▶ [What you will do] An exact transcription is needed, beginning at the line with "возникновения и распространения коронавирус" and ending at the last line of the listing, with pictures left out and nothing else added.

──────── Record set ────────

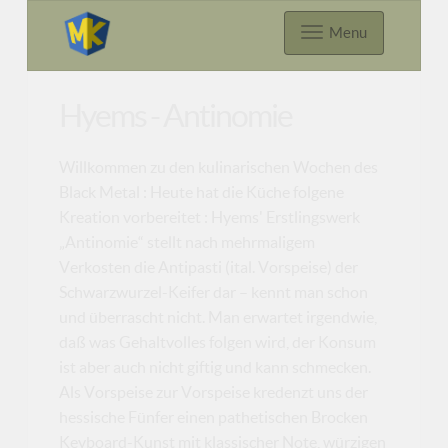
Menu
Hyems - Antinomie
Willkommen zu den kulinarischen Wochen des
Black Metal : Heute hat die Küche folgene
Kreation vorbereitet : Hyems' Erstlingswerk
„Antinomie“ stellt nach mehrmaligem
Verkosten die Antipasti (ital. Vorspeise) der
Schwarzwurzel-Keifer dar – kennt man schon
und überrascht nicht. Man erwartet irgendwie,
daß was Gehaltvolles folgen wird, der Konsum
ist aber auch nicht giftig und kann schmecken.
Als Vorspeise zur Vorspeise kredenzt uns der
hessische Fünfer einen pathetischen Brocken
Keyboard-Kunst mit klassischer Note, würzigen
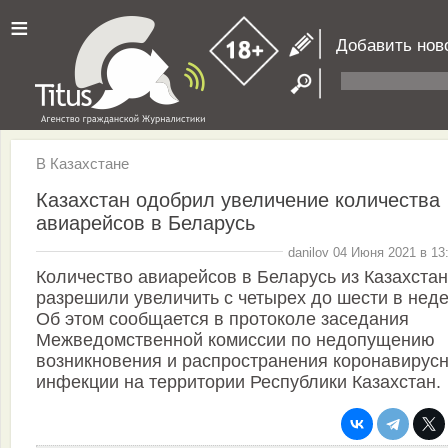
≡
Добавить нов
В Казахстане
Казахстан одобрил увеличение количества
авиарейсов в Беларусь
danilov 04 Июня 2021 в 13
Количество авиарейсов в Беларусь из Казахста
разрешили увеличить с четырех до шести в нед
Об этом сообщается в протоколе заседания
Межведомственной комиссии по недопущению
возникновения и распространения коронавирус
инфекции на территории Республики Казахстан.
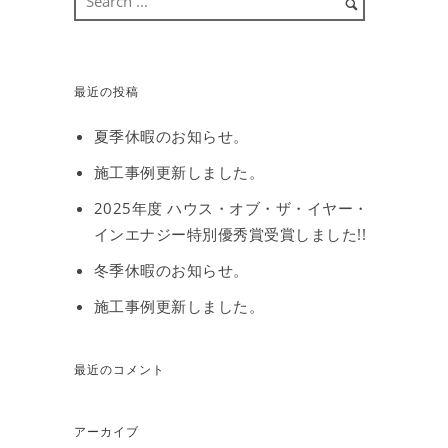
最近の投稿
夏季休暇のお知らせ。
施工事例更新しました。
2025年度 ハウス・オブ・ザ・イヤー・
インエナジー特別優秀賞受賞しました!!
冬季休暇のお知らせ。
施工事例更新しました。
最近のコメント
アーカイブ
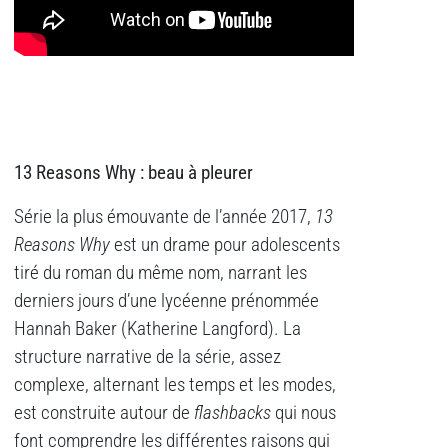
13 Reasons Why : beau à pleurer
Série la plus émouvante de l’année 2017,
13
Reasons Why
est un drame pour adolescents
tiré du roman du même nom, narrant les
derniers jours d’une lycéenne prénommée
Hannah Baker (Katherine Langford). La
structure narrative de la série, assez
complexe, alternant les temps et les modes,
est construite autour de
flashbacks
qui nous
font comprendre les différentes raisons qui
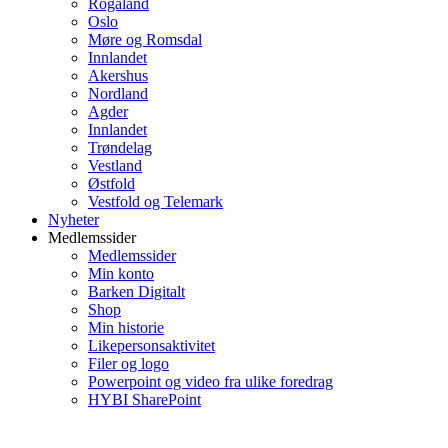
Rogaland
Oslo
Møre og Romsdal
Innlandet
Akershus
Nordland
Agder
Innlandet
Trøndelag
Vestland
Østfold
Vestfold og Telemark
Nyheter
Medlemssider
Medlemssider
Min konto
Barken Digitalt
Shop
Min historie
Likepersonsaktivitet
Filer og logo
Powerpoint og video fra ulike foredrag
HYBI SharePoint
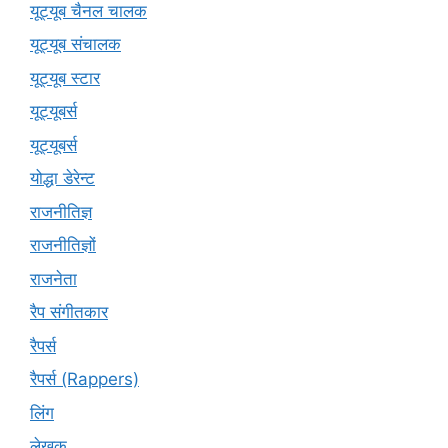
यूट्यूब चैनल चालक
यूट्यूब संचालक
यूट्यूब स्टार
यूट्यूबर्स
यूट्‍यूबर्स
योद्धा डेरेन्ट
राजनीतिज्ञ
राजनीतिज्ञों
राजनेता
रैप संगीतकार
रैपर्स
रैपर्स (Rappers)
लिंग
लेखक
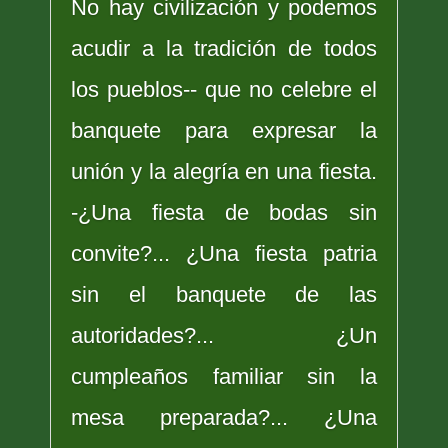
No hay civilización y podemos
acudir a la tradición de todos
los pueblos-- que no celebre el
banquete para expresar la
unión y la alegría en una fiesta.
-¿Una fiesta de bodas sin
convite?... ¿Una fiesta patria
sin el banquete de las
autoridades?... ¿Un
cumpleaños familiar sin la
mesa preparada?... ¿Una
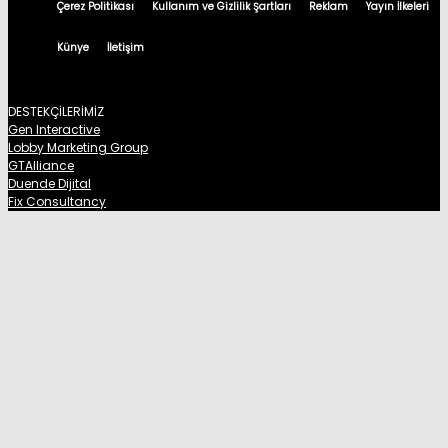
Çerez Politikası
Kullanım ve Gizlilik Şartları
Reklam
Yayın İlkeleri
Künye
İletişim
DESTEKÇİLERİMİZ
Gen Interactive
Lobby Marketing Group
GTAlliance
Duende Dijital
Fix Consultancy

────────

▶ [Response for this exercise]
возникновения и распространения коронавирус
инфекции на территории Республики Казахстан.
最近の投稿
夏季休暇のお知らせ。
施工事例更新しました。
2025年度 ハウス・オブ・ザ・イヤー・
インエナジー特別優秀賞受賞しました!!
冬季休暇のお知らせ。
施工事例更新しました。
最近のコメント
アーカイブ
13 Reasons Why : beau à pleurer
Série la plus émouvante de l’année 2017,
13
Reasons Why
est un drame pour adolescents
tiré du roman du même nom, narrant les
derniers jours d’une lycéenne prénommée
Hannah Baker (Katherine Langford). La
structure narrative de la série, assez
complexe, alternant les temps et les modes,
est construite autour de
flashbacks
qui nous
font comprendre les différentes raisons qui
Rogaland
Oslo
Møre og Romsdal
Innlandet
Akershus
Nordland
Agder
Innlandet
Trøndelag
Vestland
Østfold
Vestfold og Telemark
Nyheter
Medlemssider
Medlemssider
Min konto
Barken Digitalt
Shop
Min historie
Likepersonsaktivitet
Filer og logo
Powerpoint og video fra ulike foredrag
HYBI SharePoint
यूट्यूब चैनल चालक
यूट्यूब संचालक
यूट्यूब स्टार
यूट्यूबर्स
यूट्‍यूबर्स
योद्धा डेरेन्ट
राजनीतिज्ञ
राजनीतिज्ञों
राजनेता
रैप संगीतकार
रैपर्स
रैपर्स (Rappers)
लिंग
लेखक
No hay civilización y podemos
acudir a la tradición de todos
los pueblos-- que no celebre el
banquete para expresar la
unión y la alegría en una fiesta.
-¿Una fiesta de bodas sin
convite?... ¿Una fiesta patria
sin el banquete de las
autoridades?... ¿Un
cumpleaños familiar sin la
mesa preparada?... ¿Una
Çerez Politikası
Kullanım ve Gizlilik Şartları
Reklam
Yayın İlkeleri
Künye
İletişim
DESTEKÇİLERİMİZ
Gen Interactive
Lobby Marketing Group
GTAlliance
Duende Dijital
Fix Consultancy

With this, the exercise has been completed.